Thursday, November 11, 2010

Caregiving

I haven't posted about this issue much lately, but the process of caring for my 95-year-old aunt has occupied a lot of my time, more so in the past six months.  Gosh, it's hell getting old.

Since a medical crisis in June requiring hospitalization, I got my aunt back into her own home and familiar surroundings by arranging for 24-hour care, seven days a week.  She has mid-stage Alzheimer's Disease.  She recognizes me, but doesn't remember names of other people who she doesn't see as often. She recognizes her own home, but other environments (such as the hospital) were bewildering.  She didn't know where she was, and was agitated and upset.  We truly believe that if she were not able to return to her own home, she would have become so bewildered, she would have given up and died.

One would think, then, that by arranging for full-time care in her own home, my job was done, since she is never alone any more and someone is always there to help her with bathing, dressing, and making sure she eats nutritious foods and drinks liquids to avoid dehydration.

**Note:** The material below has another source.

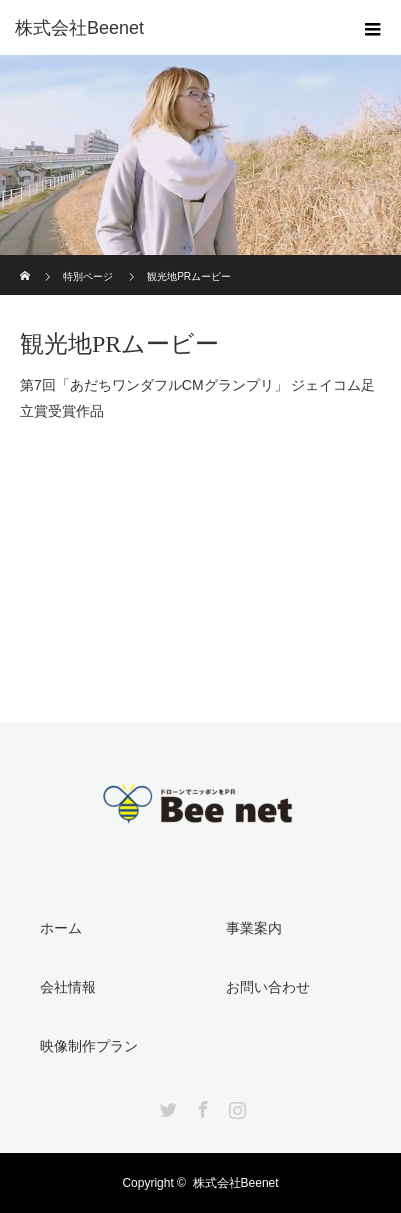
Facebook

On the contrary, my job has transitioned to activities that I probably spend 40 hours each week doing:
  1. Visiting:  having conversations and keeping my aunt's mind active.  Since she speaks several languages, I communicate with her in English, Italian, and Spanish, and rely on a caregiver who speaks French to keep that going, too.  It is so critical to help keep my aunt calm and reassured by having regular, meaningful, visits.  Talking about family, her life history, as well as current events is helpful in keeping her focused on living.
  2. Grocery and supply shopping:  through the summer, I was having to make almost daily visits to stores to get things that my aunt and her caregivers consumed.  It was getting frustrating, to say the least.  However, I developed a listing of supplies and foods that she regularly requires, and ask caregivers to note items on the list as supplies run low, so I can reduce my shopping trips to twice each week.  That doesn't always work, but it's better than before.
  3. Supervising:  caregivers are highly trained, but they're also human.  They need direction, information, and ideas on how to interact with my aunt.  From showing them how to operate the DVD player so my aunt can watch a movie, to a myriad of other activities -- I could write a book.  No wait; I have.  I wrote a "caregivers guide" that provides a thorough orientation to my aunt's needs, medication schedule (and the effects those meds may have), and where things are located in my aunt's small apartment.
  4. Arranging things:  from doctor's appointments and getting her there (which is no easy feat!) to calling in favors for home visits by a friend who will cut her hair and clean her apartment, to twisting arms to arrange to get her a flu shot in her home (and not have to go to a clinic), to getting a Notary Public to witness her signing financial documents, there are a lot of personalized arrangements that only a designated "primary caregiver" (that's me) can make.  I'm happy to do it, though some of these things take a lot of time and, as I said, "twisting arms."  Thank goodness I know a lot of people in the community so I have a number of people to reach out to for assistance.
  5. Paying the bills and doing finances:  I have been given financial power-of-attorney, so I can take care of my aunt's finances.  I keep track of all of those transactions on the computer, and provide monthly reports to her sons who live out-of-state for full transparency.  Not that they distrust me (the opposite is true), but I don't want anyone, anywhere, to question how I'm handling her finances.
It is not easy to do all these things, but my aunt makes it a pleasure. She is pleasant, happy, and nice to be around. All of her caregivers truly enjoy the shifts that they work in providing care for her needs. It makes my life better, too, as I know that my aunt is well supervised and cared for, as long as she may live. And, my friends, that's what it's all about.

Life is short: show those you love that you love them.